Their purpose is to safeguard the lives and limbs of workmen from the dangers that employers are willing to disregard, either from lack of imagination, habit, or ruthless greed. But as with everything, Health and Safety can be taken too far; and when it is, it induces into the community an atmosphere of stultifying cowardice. Be this as it may, a far worse disability descends of a community when it can no longer distinguish between right and wrong. In our society in Britain today, where money has been made the measure of all things, “right” is what makes you richer and happier, “wrong” is what makes you poorer. And in this society you hear of incidents in which the Police, whom I much respect, seem incapable of distinguishing a victim from an aggressor, or right from wrong. You hear of law-abiding people being arrested for conduct likely to cause a breach of the peace, at the very time when those preaching mayhem are left untouched. Does this not lead in time to the Nazi practice, when they sought to consolidate their power, of making the law-abiding bourgeois into the villains of society, and the ruthless law-breakers its saviours? There are certain parallels between our society and the German Weimar Republic of the 1920s, when they were sleep-walking towards disaster. And only a few people have the courage to protest.
The truth, disagreeable to many people, is that only the religions insist on the difference between right and wrong, and provide a motive for holding fast to one’s opinions.

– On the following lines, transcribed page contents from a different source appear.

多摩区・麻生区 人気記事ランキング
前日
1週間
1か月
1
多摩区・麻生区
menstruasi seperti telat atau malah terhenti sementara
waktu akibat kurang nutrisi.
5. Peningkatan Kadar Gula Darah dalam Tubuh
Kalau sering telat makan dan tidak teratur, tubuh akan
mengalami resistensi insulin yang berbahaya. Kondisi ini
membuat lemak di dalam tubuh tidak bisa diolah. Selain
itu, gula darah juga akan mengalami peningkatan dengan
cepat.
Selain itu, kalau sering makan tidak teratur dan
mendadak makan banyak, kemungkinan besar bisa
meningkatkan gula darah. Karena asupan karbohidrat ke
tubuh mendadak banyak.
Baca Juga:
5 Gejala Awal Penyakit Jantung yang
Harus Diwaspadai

Different religions will say that different things are right and wrong; but they do at least have firm standards, whereas your secular State depends entirely on convention for its standards. Anyone who doubts this need only go to a Judge’s sentencing conference to discover that sentences for criminal behaviour are entirely legal convention.

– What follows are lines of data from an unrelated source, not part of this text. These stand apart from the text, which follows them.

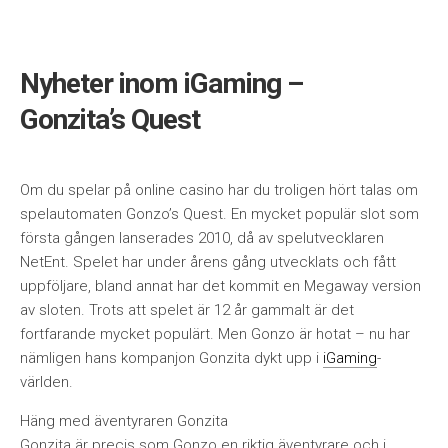
Nyheter inom iGaming –
Gonzita’s Quest
Om du spelar på online casino har du troligen hört talas om
spelautomaten Gonzo’s Quest. En mycket populär slot som
första gången lanserades 2010, då av spelutvecklaren
NetEnt. Spelet har under årens gång utvecklats och fått
uppföljare, bland annat har det kommit en Megaway version
av sloten. Trots att spelet är 12 år gammalt är det
fortfarande mycket populärt. Men Gonzo är hotat – nu har
nämligen hans kompanjon Gonzita dykt upp i
iGaming
-
världen.
Häng med äventyraren Gonzita
Gonzita är precis som Gonzo en riktig äventyrare och i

There was of course a fierce debate, after the publication of Newton’s Principia, as to whether it led to a belief in a mechanical universe. Newton’s view was that it did not make much difference; but in the long term his work destroyed belief in a god-created universe. Particularly in France, it led the way towards the secular society of the enlightenment. The tragedy is that, when science showed that much of the detail of the medieval view was false, nobody declared that even out of a mechanical world of science, man’s freewill and the spirit to exercise it can blossom and flower, and above man’s domination of Nature the Divine Creation can still tower majestically beautiful. They forgot that the end-product may be much more wonderful and complex than the initial detail.